Popular Types of QR Problems
In the topic of quantitative reasoning, you may come across four types of problems: multiple-choice questions, numeric entries, and quantitative comparisons. Let's look at them in more detail.
As a student, you are familiar with the format of multiple-choice questions. Most probably, every exam includes this form of testing your knowledge. In terms of QR problems, you can face two options- questions that have only one correct answer and questions with more than one correct answer. As a rule, you will be asked to make several calculations to get the answer. In case the answer you got does not match any of the multiple-choice options, check if there are any mistakes.
The tricky part of this type of QR problem begins when you have to select several answers. How do you even understand that there is more than one correct answer? The tip here is to read the question carefully. If the question does not emphasize that you have to choose only one option, consider choosing several answers.
The format of numeric entries is quite challenging because there are no answer choices. You simply enter your answer in the corresponding field. It is impossible to check whether your answer is correct or not. You will often have a detailed description of the problem. So, use your logic to evaluate the correctness of your answer.
Quantitative comparisons might be the most difficult format of problems to solve. You will be given two or more encrypted values that you need to find and then compare.
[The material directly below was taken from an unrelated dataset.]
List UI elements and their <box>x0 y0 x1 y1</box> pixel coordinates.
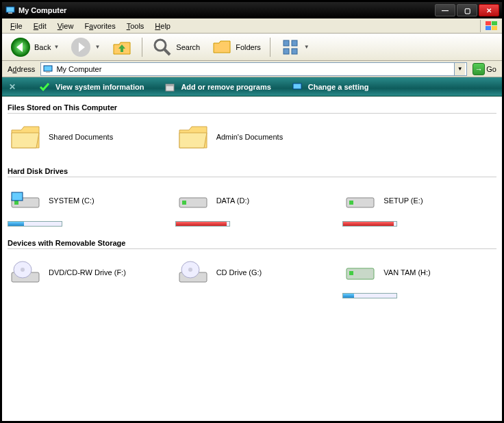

The tricky part here is to check whether this relation applies to all the possible situations.
Common Strategies for Solving QR Problems
It will be useful for you to learn about the possible approaches you can use to solve QR problems that include detailed descriptions. Here are some of them.
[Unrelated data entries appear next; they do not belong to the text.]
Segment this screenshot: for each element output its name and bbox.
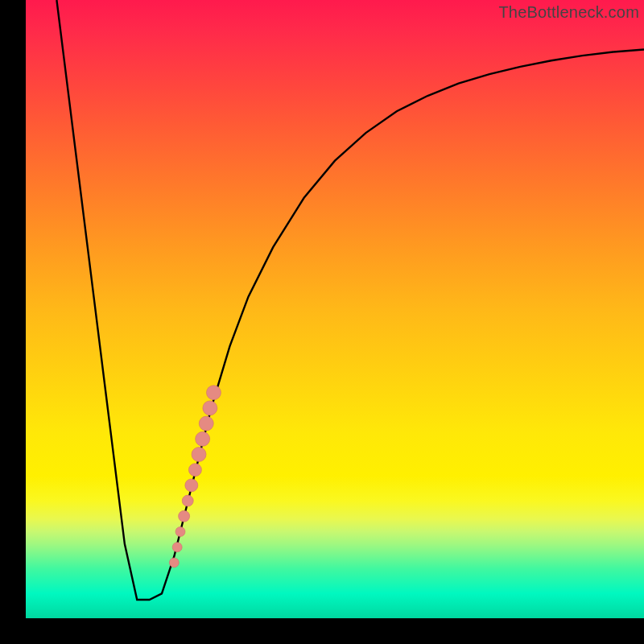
- bottleneck-curve: [56, 0, 644, 600]
- highlight-dot: [196, 431, 210, 446]
- chart-container: TheBottleneck.com: [0, 0, 644, 644]
- highlight-dot: [188, 464, 201, 477]
- highlight-dot: [203, 401, 217, 415]
- highlight-dot: [179, 510, 190, 522]
- highlight-dot: [182, 495, 193, 506]
- highlight-dots-group: [169, 386, 221, 568]
- highlight-dot: [199, 416, 213, 431]
- highlight-dot: [169, 558, 179, 568]
- chart-svg: [26, 0, 644, 618]
- highlight-dot: [185, 479, 198, 492]
- highlight-dot: [192, 447, 206, 461]
- highlight-dot: [175, 526, 185, 536]
- highlight-dot: [172, 543, 182, 552]
- highlight-dot: [206, 386, 221, 400]
- plot-area: TheBottleneck.com: [26, 0, 644, 618]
Rephrase a problem in your own words. Once you've read the problem, it is crucial to make sure you have a clear understanding of what numeric data you already have and what values you need to find. Use your own words to describe the problem.
Visualize. If you are more of a visual type of person, draw a picture or a scheme using the information you have. If you are not sure which strategy to use, visualization might help you find the right one.
Check the logic. Once you have the answer, put it in the context of the problem. Does it seem probable?
This is only one of the possible approaches. It gives you a set of organized actions of finding a solution to a problem.